RFC 5056 や RFC 9266で定められている TLS Channel Bindings の備忘録。
Channel bindings とは何か
Channel bindingsは、本質的に TLS の Finished の値である。Finishedは、一連のハンドシェイク・メッセージに対するハッシュ値である。この値は、TLSセッションの名前(ID)だと考え得る。
目的
Channel bindingsの目的は、MITM(Man in the Middle)攻撃を検知すること。
クライアントとサーバは、事前にユーザのパスワードを加工した形で共有する。Channel bindingsに対応したパスワード認証 SCRAM(Salted Challenge Response Authentication Mechanism)では、パスワードによるユーザ認証に加えて、channel bindingsを使って同じTLSセッションを使っているか確認できる。
同じTLSセッションを使っていれば、中間の攻撃者は存在しない。異なるTLSセッションを使っていれば、中間の攻撃者が存在することになる。
前提
中間の攻撃者が、TLSのサーバ認証をかいくぐる方法を持っているとする。中間の攻撃者は、クライアントを偽のサーバに対してTLSセッションを張るように誘導する。クライアントのTLSセッションが確立されたら、本物のサーバに対して別のTLSセッションを張る。
この状態では、中間の攻撃者は、暗号文を平文に戻せる。平文をそのまま再暗号化してリレーしたり、改竄してから暗号化し送信できる。
動作原理
MITM攻撃を検知するために、アプリケーションでSCRAMを使って、ユーザとTLSコネクションを認証する。
認証のやりとりに対する改竄は検知できる。なぜなら、認証のやり取り全体は、事前に共有した鍵(パスワード)を使った形でチェックサムが取られる。中間の攻撃者は、事前共有した鍵を知らないので、チェックサムが作れない。

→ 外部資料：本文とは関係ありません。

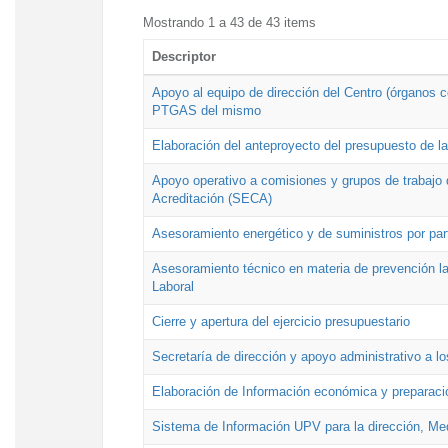
Mostrando 1 a 43 de 43 items
Descriptor
Apoyo al equipo de dirección del Centro (órganos co
PTGAS del mismo
Elaboración del anteproyecto del presupuesto de 
Apoyo operativo a comisiones y grupos de trabajo 
Acreditación (SECA)
Asesoramiento energético y de suministros por par
Asesoramiento técnico en materia de prevención lab
Laboral
Cierre y apertura del ejercicio presupuestario
Secretaría de dirección y apoyo administrativo a l
Elaboración de Información económica y preparac
Sistema de Información UPV para la dirección, Med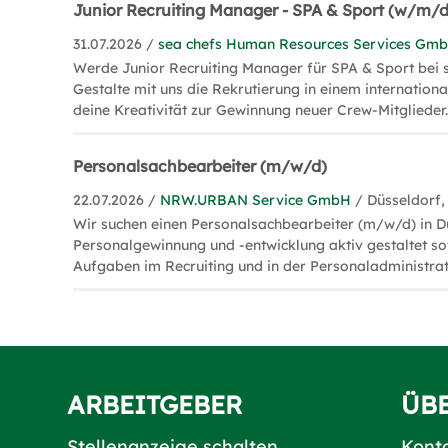
Junior Recruiting Manager - SPA & Sport (w/m/d
31.07.2026 /
sea chefs Human Resources Services Gm
Werde Junior Recruiting Manager für SPA & Sport bei s
Gestalte mit uns die Rekrutierung in einem internation
deine Kreativität zur Gewinnung neuer Crew-Mitglieder
Personalsachbearbeiter (m/w/d)
22.07.2026 /
NRW.URBAN Service GmbH
/ Düsseldorf,
Wir suchen einen Personalsachbearbeiter (m/w/d) in Dü
Personalgewinnung und -entwicklung aktiv gestaltet s
Aufgaben im Recruiting und in der Personaladministra
ARBEITGEBER
ÜB
Stellenanzeige schalten
Kont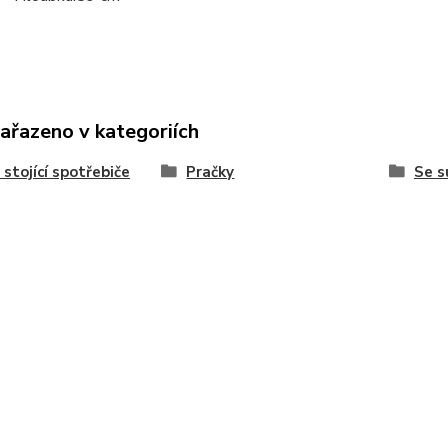
zařazeno v kategoriích
 stojící spotřebiče
Pračky
Se s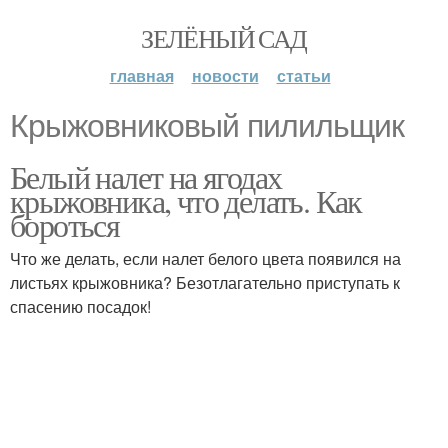
ЗЕЛЁНЫЙ САД
главная
новости
статьи
Крыжовниковый пилильщик
Белый налет на ягодах
крыжовника, что делать. Как
бороться
Что же делать, если налет белого цвета появился на
листьях крыжовника? Безотлагательно приступать к
спасению посадок!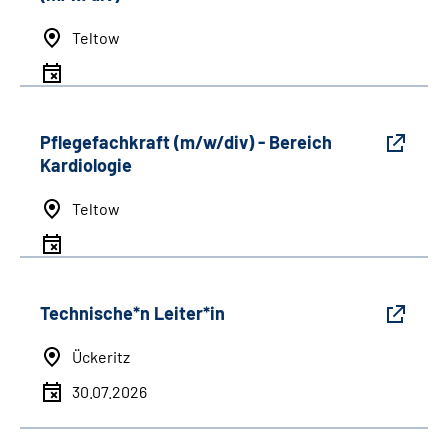
Teltow
Pflegefachkraft (m/w/div) - Bereich
Kardiologie
Teltow
Technische*n Leiter*in
Ückeritz
30.07.2026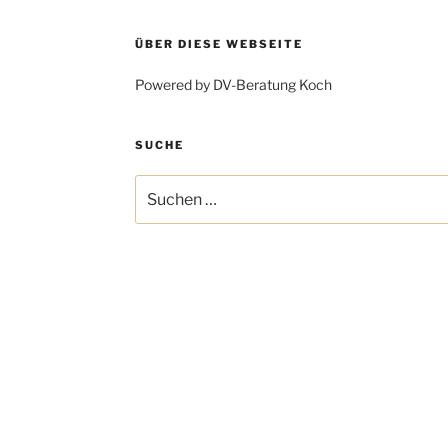
ÜBER DIESE WEBSEITE
Powered by DV-Beratung Koch
SUCHE
Suchen
nach: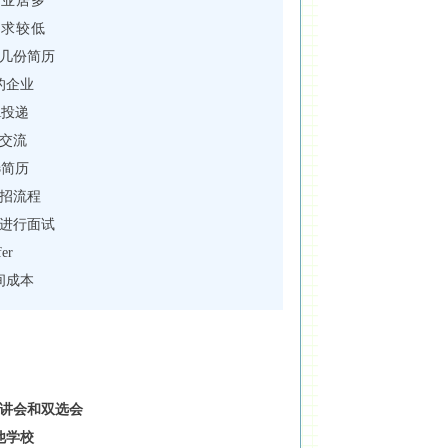
企业居多
要求较低
几份简历
的企业
R投递
交流
选简历
招流程
进行面试
er
间成本
讲会和双选会
他学校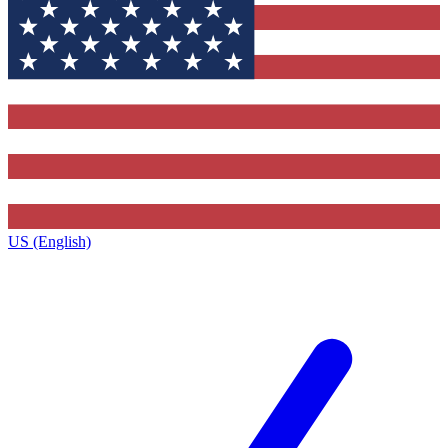
US (English)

リレーも検知できる。サーバが使うTLSセッション名とクライアントが使うTLSセッション名は異なる。ClientHelloには乱数が入っていることを思い出そう。クライアントから見ると、TLSの確立時に偽サーバとのTLSセッション名を得ている。リレーされた認証データには、本物のサーバが利用しているTLSセッション名が入っており、(改竄されようがされまいが)不一致が分かる。